African Journal of
Agricultural Research

  • Abbreviation: Afr. J. Agric. Res.
  • Language: English
  • ISSN: 1991-637X
  • DOI: 10.5897/AJAR
  • Start Year: 2006
  • Published Articles: 6574

Full Length Research Paper

Hermetic on-farm storage for maize weevil control in East Africa

A. Yakubu1*, C. J. Bern1, J. R. Coats2 and T. B. Bailey3
1Department of Agricultural and Biosytems Engineering, Iowa State University, Ames, Iowa 50011, USA. 2Department of Entomology, Iowa State University, Ames, Iowa 50011, USA. 3Department of Statistics, Iowa State University, Ames, Iowa 50011, USA.
Email: [email protected]

  •  Accepted: 25 March 2011
  •  Published: 18 July 2011


Maize (Zea mays L.) consumption makes up over half of daily caloric intake of persons in East Africa and adequate supply is necessary for food security for subsistence farmers, as well as for domestic stability.
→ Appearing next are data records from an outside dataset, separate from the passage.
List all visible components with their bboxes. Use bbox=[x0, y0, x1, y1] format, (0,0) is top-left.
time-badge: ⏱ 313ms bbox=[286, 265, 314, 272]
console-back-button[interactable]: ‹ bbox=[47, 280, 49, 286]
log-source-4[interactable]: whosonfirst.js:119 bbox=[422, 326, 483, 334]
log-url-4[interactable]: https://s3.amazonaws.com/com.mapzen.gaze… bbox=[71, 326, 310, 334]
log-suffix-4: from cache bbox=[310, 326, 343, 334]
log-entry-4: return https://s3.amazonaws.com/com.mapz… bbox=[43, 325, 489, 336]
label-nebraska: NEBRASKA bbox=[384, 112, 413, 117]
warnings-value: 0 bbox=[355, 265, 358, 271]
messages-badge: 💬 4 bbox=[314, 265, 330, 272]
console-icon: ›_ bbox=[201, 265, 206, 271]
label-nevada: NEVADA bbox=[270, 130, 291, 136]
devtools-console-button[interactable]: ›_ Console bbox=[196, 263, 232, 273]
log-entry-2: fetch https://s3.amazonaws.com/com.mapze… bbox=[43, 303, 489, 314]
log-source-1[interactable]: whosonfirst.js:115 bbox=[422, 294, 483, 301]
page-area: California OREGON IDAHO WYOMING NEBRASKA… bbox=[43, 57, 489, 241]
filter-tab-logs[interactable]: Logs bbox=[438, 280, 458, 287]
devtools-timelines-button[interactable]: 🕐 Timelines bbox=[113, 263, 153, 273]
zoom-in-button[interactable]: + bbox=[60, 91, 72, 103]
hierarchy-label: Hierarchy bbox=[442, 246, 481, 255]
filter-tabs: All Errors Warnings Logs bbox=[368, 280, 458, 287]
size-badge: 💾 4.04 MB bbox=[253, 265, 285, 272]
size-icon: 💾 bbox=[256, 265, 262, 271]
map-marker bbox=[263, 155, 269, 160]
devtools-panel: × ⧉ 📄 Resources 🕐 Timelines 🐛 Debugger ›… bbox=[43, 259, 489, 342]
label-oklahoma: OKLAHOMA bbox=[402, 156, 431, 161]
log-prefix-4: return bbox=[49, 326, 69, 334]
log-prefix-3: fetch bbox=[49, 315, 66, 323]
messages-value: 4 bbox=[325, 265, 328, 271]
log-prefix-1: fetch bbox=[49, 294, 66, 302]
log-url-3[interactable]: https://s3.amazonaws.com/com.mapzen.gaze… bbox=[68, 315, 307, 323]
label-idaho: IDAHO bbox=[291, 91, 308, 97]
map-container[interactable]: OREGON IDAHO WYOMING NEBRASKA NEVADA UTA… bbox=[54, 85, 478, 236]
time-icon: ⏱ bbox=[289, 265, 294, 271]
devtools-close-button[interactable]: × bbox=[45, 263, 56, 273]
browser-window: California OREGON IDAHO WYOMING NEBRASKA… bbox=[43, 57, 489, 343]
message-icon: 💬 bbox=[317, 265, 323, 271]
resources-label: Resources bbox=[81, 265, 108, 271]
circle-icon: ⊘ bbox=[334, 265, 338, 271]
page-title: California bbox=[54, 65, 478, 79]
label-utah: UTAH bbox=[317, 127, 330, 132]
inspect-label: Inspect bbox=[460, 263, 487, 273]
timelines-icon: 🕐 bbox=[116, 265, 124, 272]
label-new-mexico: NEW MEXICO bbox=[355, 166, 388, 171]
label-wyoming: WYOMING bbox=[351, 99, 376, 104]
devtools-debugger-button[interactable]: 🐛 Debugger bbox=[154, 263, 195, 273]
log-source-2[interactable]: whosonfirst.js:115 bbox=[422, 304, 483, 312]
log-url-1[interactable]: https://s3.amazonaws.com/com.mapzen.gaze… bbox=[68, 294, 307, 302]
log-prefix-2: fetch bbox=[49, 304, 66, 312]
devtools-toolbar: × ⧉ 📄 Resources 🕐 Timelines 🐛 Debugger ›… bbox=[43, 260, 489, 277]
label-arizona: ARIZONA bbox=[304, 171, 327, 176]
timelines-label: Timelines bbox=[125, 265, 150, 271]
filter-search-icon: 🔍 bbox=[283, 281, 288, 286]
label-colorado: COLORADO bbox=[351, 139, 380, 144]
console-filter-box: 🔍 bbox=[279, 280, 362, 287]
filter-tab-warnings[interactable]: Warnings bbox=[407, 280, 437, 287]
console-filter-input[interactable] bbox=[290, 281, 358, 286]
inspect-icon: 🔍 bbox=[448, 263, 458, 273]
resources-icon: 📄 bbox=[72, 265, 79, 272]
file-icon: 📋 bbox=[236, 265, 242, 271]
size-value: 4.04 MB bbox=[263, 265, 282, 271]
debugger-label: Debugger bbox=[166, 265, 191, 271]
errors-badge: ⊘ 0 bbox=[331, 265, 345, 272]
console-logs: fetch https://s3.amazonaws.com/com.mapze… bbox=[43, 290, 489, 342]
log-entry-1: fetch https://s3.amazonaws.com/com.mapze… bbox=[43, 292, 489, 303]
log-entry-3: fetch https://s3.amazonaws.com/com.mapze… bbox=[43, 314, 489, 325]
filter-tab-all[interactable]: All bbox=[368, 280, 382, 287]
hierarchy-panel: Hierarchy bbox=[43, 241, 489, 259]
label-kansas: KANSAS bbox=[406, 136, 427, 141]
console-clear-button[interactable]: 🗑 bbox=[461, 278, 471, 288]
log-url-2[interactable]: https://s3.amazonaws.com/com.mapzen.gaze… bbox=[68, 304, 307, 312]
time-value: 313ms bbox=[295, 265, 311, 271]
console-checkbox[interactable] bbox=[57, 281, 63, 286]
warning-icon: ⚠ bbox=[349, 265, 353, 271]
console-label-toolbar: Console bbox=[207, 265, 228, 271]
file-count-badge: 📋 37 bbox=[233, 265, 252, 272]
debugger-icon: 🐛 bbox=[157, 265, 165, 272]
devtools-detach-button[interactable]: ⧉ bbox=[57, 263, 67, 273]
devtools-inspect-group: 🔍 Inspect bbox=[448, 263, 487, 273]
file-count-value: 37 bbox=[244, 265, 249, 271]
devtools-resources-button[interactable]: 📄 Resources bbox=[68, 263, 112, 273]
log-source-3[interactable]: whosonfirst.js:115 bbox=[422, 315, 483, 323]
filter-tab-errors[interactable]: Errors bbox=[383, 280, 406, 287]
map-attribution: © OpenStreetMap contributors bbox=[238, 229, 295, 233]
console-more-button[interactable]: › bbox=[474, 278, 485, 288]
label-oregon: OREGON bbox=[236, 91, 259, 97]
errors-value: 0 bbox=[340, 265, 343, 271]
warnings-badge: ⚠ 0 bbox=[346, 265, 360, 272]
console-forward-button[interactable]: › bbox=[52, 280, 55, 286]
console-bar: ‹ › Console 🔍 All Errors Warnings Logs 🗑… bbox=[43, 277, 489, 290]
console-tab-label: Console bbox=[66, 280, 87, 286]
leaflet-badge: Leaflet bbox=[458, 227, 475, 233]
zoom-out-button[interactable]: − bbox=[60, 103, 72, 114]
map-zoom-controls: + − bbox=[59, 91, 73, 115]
Hermetic post-harvest maize storage is an attractive non-chemical control strategy for maize weevil,Sitophilus zeamais (Motsch.), which is the principal cause of insect damage to stored maize grain. Laboratory experiments were conducted on instrumented hermetic and non-hermetic containers to measure effects of temperature (10 vs. 27°C) and maize moistures (6.3 to 16%) on maize weevil biology and mortality rate, and to quantify weevil oxygen consumption. Ten days weevil mortality was significantly higher in hermetic vs. non-hermetic storage, in 6.3% moisture maize vs. 16%, and at 27°C storage temperature vs. 10°C. Oxygen depletion results allow estimation of days to 100% adult weevil mortality as a function of weevil infestation level, storage temperature and maize moisture for East Africa conditions.


Key words: Maize storage, hermetic storage, Sitofilus zeamais, maize weevilmaize deterioration.